All positive-strand RNA phages encode a maturation protein, whose function is to bind the host pilus and the viral RNA. The maturation protein is named thus, as amber mutants in the maturation protein are unable to infect their host, or are 'immature.' For the related +ssRNA bacteriophage MS2, the maturation protein was shown to be taken up by the host along with the viral RNA and the maturation protein was subsequently cleaved.

In bacteriophage MS2, the maturation protein is called the A protein, as it belongs to the first open reading frame in the viral RNA. In Qβ the A protein was initially thought to be A1, as it is more abundant within the virion and is also required for infection. However, once the sequence of Qβ was determined, A1 was revealed to be a readthrough of the leaky stop codon.

A2 is the maturation protein for Qβ and has an additional role of being the lysis protein.

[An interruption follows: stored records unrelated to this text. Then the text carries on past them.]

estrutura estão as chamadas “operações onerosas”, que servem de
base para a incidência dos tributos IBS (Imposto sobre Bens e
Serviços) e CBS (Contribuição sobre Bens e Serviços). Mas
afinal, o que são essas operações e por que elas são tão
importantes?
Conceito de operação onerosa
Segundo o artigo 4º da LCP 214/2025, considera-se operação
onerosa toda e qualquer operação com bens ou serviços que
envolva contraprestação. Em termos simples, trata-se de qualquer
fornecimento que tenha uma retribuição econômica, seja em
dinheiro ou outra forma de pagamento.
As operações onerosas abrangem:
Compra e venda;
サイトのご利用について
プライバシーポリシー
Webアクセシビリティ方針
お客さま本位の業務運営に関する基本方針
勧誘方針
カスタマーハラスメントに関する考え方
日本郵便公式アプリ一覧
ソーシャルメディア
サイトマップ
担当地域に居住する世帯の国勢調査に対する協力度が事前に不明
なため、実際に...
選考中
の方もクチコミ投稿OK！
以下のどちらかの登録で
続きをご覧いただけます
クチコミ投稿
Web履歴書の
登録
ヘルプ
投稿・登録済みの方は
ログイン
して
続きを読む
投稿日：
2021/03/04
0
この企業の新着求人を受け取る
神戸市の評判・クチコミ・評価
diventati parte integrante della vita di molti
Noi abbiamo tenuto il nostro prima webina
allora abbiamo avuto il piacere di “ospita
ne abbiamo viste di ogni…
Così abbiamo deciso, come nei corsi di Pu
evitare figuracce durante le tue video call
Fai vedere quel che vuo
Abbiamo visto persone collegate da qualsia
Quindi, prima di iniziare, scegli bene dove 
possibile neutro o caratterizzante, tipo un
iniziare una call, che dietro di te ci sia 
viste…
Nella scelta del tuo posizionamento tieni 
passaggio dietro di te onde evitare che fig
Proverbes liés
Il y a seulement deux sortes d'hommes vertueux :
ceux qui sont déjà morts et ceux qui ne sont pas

The mechanism of lysis is similar to that of penicillin; A2 inhibits the formation of peptidoglycan by binding to MurA, which catalyzes the first enzymatically committed step in cell wall biosynthesis.

==Experiments==

RNA from Bacteriophage Qβ was used by Sol Spiegelman in experiments that favored faster replication, and thus shorter strands of RNA. He ended up with Spiegelman's Monster, a minimal RNA chain of only 218 nucleotides that can be replicated by Qβ replicase.